As vegetation reanimates my neighbourhood each spring, I prepare for curious stares and familiar queries like “Isn’t that poisonous?”

Growing up in Winnipeg, I ate cherries, crab apples and plums that I scavenged from parks, churchyards and railway yards. Then one year, pesticide spraying came into vogue as a way to create the perfect lawn.

Thankfully, this is no longer the case in Toronto and more than 100 other Canadian cities protected by pesticide bylaws. For the first time this summer, fines (up to $5,000) will be handed out to laggards who persist in drenching our edible surroundings in a chemical haze.

This means I can grab a free, nutritious snack without an unwanted side order of toxins.

The city might not seem like the ideal place to forage. Most gardeners prize an ornamental monoculture.

And trees yielding nuts, fruit, berries or syrup regularly (often illegally) meet the chainsaw for the crime of making a mess of yards and vehicles.

A sure sign of berries are stains on the pavement. Just look up.

For saskatoons try Little Norway Park, St. George Street through U of T and the parking lot entrance in the Western Beaches.Crab apple trees ripe for the picking line Kew Gardens in the Beach. A couple of tinier versions appear along Gould Street through the Ryerson campus.

Even grass boulevards or cracks in the pavement can sprout edible weeds like lamb’s quarters, thistles and dandelions.Once you start eating wild, you may never be quite the same. Normal tasks like cutting the grass will appear strangely counterproductive.

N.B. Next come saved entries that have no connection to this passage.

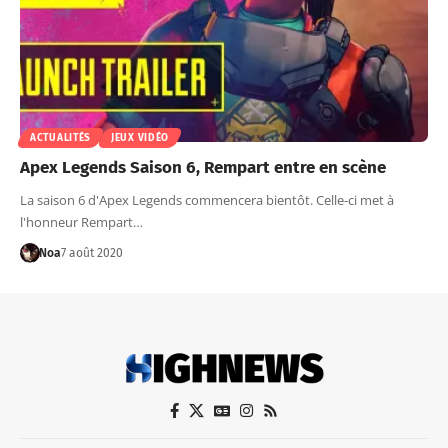
ACTUALITÉS
JEUX VIDÉO
Apex Legends Saison 6, Rempart entre en scène
La saison 6 d'Apex Legends commencera bientôt. Celle-ci met à
l'honneur Rempart…
Noa
7 août 2020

Chewing on mulberries or chokecherries, I often look up to find squirrels or birds doing the same, reminding me that we share similar needs.

Foraging for food in the city: what to look for and what to avoid

A few pointers before you start snacking on the wild delights springing from our city’s concrete and neglected spaces.

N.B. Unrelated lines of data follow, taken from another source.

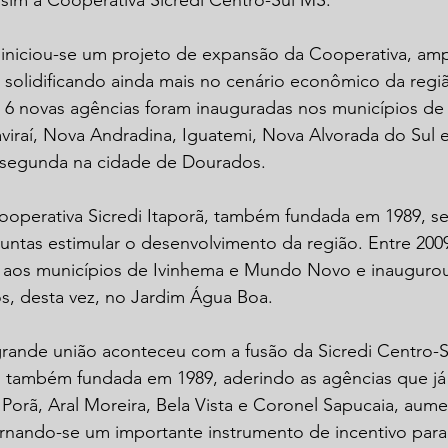
sim a Cooperativa Sicredi Centro-Sul MS.
, iniciou-se um projeto de expansão da Cooperativa, amp
 solidificando ainda mais no cenário econômico da regiã
, 6 novas agências foram inauguradas nos municípios de
viraí, Nova Andradina, Iguatemi, Nova Alvorada do Sul e
 segunda na cidade de Dourados.
operativa Sicredi Itaporã, também fundada em 1989, se 
untas estimular o desenvolvimento da região. Entre 2009
aos municípios de Ivinhema e Mundo Novo e inaugurou 
, desta vez, no Jardim Água Boa.
rande união aconteceu com a fusão da Sicredi Centro-
S, também fundada em 1989, aderindo as agências que já
Porã, Aral Moreira, Bela Vista e Coronel Sapucaia, aum
ornando-se um importante instrumento de incentivo para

• Thumbs-down to raspberry picking along the Don. All that vehicle exhaust produces a coating of grime, especially low to the ground.

• Stay away from brownfields or industrial sites where tasty saskatoon berries could contain traces of toxic heavy metals.

• I recommend rail yards, but with caution. Decades of using treated lumber and herbicide to keep vegetation off the tracks means you should keep a distance. Herbicides are also used on hydro corridors, and golf courses are exempt from the pesiticide ban.

• Do your research – and leave mushrooms to the experts. Some can upset your stomach and others are deadly.

• Anything on public property is fair game, including trees or bushes that hang over the sidewalk. While the public right-of-way normally extends a couple of metres beyond the sidewalk, I’ve been shooed away several times over the years by territorial residents.